An extreme version of this is Louie Spence.  I just can't stand the guy, but don't think that makes me homophobic.  Who he chooses to share a bed with is absolutely fine by me, but someone needs to calm that guy down and tell him that you can be gay and normal at the same time.

(http://static.guim.co.uk/sys-images/Guardian/Pix/pictures/2010/12/22/1293033060890/Louie-Spence-007.jpg)
Title: Re: About sex and (homo)sexuality
Post by: Peder 🚀 on Sat 18/02/2012 02:28:14
I was just going to write something similar to what Stupot+ wrote. I don't mind gays as long as they keep their business to themselves but I do tend to dislike those that takes it too the extremes. I don't understand why a male with a normal manly lower pitched voice would not talk normally but rather "fake" a higher pitch.

Oh and I forgot to say Sex is great. Much better than masturbation.
Title: Re: About sex and (homo)sexuality
Post by: Dualnames on Sat 18/02/2012 04:26:18
I heard Lesbians.
Title: Re: About sex and (homo)sexuality
Post by: Scavenger on Sat 18/02/2012 04:37:53
What I don't get when people say "Keep your gayness to yourself" (which is what a lot of people in this thread have stated) is; what does that actually mean? Can someone "Keep their straightness to themselves"? What counts as flaunting your sexuality?

If someone is aggressively (and stereotypically) straight, with the beer swilling, football watching, lewd comment at attractive women making, does that make you just as uneasy as someone who is aggressively (and stereotypically) gay?

Would a gay couple be able to share a kiss in your presence, if say, they were in a public place, the same kind of place a straight couple would share a kiss? (Not talking french kissing here, just the passionate displays you see on train platforms and such) Would they be able to hold hands?

If it is just the sex act that makes people squicky, do these same people get uncomfortable if a straight man or woman talks about their conquests?

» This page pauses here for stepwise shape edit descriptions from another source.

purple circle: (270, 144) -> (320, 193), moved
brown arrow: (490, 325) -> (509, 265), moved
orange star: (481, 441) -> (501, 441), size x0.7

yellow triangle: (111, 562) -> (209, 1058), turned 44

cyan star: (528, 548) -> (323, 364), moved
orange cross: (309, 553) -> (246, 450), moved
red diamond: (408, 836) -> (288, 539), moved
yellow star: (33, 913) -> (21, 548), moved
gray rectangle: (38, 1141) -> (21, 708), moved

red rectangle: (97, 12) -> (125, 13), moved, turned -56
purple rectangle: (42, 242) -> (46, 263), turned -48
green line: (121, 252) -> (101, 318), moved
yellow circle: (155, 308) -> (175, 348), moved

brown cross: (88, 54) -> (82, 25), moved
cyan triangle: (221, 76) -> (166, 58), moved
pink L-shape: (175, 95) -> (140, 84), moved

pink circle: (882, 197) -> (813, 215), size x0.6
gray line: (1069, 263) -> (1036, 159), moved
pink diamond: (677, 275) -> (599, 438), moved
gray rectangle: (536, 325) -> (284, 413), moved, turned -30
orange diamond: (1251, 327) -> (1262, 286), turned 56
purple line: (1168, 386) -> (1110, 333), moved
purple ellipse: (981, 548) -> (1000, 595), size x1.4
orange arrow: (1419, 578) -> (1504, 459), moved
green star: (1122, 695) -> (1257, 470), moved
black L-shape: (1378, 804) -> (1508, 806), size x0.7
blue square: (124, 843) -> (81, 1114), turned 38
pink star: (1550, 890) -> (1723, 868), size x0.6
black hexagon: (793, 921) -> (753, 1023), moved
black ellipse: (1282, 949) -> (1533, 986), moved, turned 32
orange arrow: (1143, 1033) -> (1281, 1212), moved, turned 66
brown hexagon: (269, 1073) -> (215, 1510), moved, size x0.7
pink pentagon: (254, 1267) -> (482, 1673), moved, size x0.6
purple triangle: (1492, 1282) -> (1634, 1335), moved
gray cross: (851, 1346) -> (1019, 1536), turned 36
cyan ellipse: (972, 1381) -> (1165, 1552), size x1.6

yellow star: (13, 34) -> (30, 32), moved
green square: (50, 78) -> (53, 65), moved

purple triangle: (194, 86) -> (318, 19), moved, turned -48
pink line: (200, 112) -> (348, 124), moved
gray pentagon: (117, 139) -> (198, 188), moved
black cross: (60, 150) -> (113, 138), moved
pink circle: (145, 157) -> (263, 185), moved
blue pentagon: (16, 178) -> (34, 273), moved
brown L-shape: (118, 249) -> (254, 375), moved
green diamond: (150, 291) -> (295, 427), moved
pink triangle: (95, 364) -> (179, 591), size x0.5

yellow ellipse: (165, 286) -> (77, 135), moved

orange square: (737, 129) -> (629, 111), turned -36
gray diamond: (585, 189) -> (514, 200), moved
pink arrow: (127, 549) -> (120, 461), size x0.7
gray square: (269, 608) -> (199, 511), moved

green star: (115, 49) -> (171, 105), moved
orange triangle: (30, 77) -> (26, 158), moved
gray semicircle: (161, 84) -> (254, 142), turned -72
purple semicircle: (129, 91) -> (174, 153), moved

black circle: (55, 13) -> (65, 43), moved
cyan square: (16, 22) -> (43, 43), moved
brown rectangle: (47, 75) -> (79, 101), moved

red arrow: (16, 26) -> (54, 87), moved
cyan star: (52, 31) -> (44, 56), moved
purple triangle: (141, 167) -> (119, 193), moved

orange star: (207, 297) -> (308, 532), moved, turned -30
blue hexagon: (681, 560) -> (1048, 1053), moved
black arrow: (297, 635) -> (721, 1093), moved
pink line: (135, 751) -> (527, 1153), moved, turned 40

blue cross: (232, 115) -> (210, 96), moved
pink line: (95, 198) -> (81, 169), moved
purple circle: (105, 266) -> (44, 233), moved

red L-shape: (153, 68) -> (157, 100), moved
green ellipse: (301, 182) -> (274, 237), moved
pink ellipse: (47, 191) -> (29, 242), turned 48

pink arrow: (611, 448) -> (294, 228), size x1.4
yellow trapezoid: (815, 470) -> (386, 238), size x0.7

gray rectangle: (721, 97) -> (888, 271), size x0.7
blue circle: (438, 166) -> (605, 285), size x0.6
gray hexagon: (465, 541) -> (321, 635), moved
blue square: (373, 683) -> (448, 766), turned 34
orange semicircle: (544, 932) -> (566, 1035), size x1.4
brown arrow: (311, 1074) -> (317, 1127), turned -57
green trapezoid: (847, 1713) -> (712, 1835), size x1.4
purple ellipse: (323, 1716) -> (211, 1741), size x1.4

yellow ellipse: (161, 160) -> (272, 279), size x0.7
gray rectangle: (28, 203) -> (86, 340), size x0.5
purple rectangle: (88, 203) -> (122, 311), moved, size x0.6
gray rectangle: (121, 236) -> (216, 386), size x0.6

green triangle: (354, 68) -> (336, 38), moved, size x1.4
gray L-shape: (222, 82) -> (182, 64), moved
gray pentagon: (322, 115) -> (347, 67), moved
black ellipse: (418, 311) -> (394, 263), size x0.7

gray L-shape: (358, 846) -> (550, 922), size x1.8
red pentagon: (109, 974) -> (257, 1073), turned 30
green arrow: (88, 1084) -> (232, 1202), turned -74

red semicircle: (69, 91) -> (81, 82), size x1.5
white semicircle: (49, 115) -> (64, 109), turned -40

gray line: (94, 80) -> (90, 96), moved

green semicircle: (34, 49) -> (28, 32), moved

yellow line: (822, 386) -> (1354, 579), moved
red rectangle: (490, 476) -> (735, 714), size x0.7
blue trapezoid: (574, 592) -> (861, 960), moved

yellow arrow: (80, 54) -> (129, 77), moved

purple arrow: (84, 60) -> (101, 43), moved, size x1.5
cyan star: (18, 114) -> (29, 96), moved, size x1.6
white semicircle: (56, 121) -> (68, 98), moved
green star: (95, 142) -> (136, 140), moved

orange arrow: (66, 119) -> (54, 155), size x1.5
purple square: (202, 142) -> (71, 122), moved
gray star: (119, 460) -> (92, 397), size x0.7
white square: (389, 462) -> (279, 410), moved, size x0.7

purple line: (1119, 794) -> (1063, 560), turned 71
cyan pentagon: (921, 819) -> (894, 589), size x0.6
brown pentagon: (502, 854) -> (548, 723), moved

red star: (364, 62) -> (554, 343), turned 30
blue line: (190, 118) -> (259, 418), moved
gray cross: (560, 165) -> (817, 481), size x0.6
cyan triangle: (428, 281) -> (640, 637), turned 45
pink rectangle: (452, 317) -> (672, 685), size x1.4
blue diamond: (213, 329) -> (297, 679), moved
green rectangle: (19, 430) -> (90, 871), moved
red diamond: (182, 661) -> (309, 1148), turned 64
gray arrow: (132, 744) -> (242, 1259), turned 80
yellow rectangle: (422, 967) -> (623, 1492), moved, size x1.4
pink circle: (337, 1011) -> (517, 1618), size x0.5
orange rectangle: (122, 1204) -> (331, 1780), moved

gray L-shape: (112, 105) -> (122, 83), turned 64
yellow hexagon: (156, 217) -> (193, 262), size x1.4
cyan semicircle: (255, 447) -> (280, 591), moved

I'm genuinely curious as to why people qualify "I don't mind gay people" with "So long as they keep it to themselves". If that's true, shouldn't all people keep their sexuality to themselves, no matter what it is? After all, a guy talking non stop about hot chicks is functionally identical to him talking about hot guys. He still wants to nail a person, they just have a different gender.
Title: Re: About sex and (homo)sexuality
Post by: Armageddon on Sat 18/02/2012 05:17:56
I have no problem with it, but most of the gays that I have known try to shove it down your throat and flaunt "Oh I'm gay, you have to respect me." I hate it when anyone does that. So yeah, I don't know. :-X
Title: Re: About sex and (homo)sexuality
Post by: Khris on Sat 18/02/2012 08:49:33
Scavenger:
It's a really wide, grey area. There's a lot of things that I don't like to look at. Seeing other people hawk up snot makes me nauseous, for example. But I also don't want to see really fat, ugly, straight people make out. Seeing something like that I can't help but feel sightly disgusted, too. (I'm not directly comparing ugly people to snot, please bear with me here.)
And, watching two guys make out just happens to fall into the same category. In fact, I mind it less if they are good-looking.

So not wanting to see X do Y doesn't mean you're intolerant of X. There are situations where an intensive display of Y is fine and even necessary, but if people are doing it because they're attention whores, criticizing it stops being intolerant.
Title: Re: About sex and (homo)sexuality
Post by: Eggie on Sat 18/02/2012 12:03:20
Every other thread here ends up having some kind of sideline about boobs and ladybits and there are guys on this forum who have a problem with people 'flaunting their sexuality'?

What the ningnang bicky backy bigoted bullshit is this?
Title: Re: About sex and (homo)sexuality
Post by: Noctambulo on Sat 18/02/2012 21:26:48
Well, years ago, I went to Germany and for the first time ever I saw gay people showing affection in public. It was kind of akward for me, because it was something "weird", at least for the standards from where I live.

But that was MY problem, as you can't blame gay people for how other people react to the fact of them doing something absolutely normal for any other couple.
Title: Re: About sex and (homo)sexuality
Post by: InCreator on Sat 18/02/2012 22:18:26
Everything WHAM said. I like WHAM-land.
Title: Re: About sex and (homo)sexuality
Post by: Igor Hardy on Sun 19/02/2012 13:18:42
Don't care about either. Or "anything goes" depending on how you look at it.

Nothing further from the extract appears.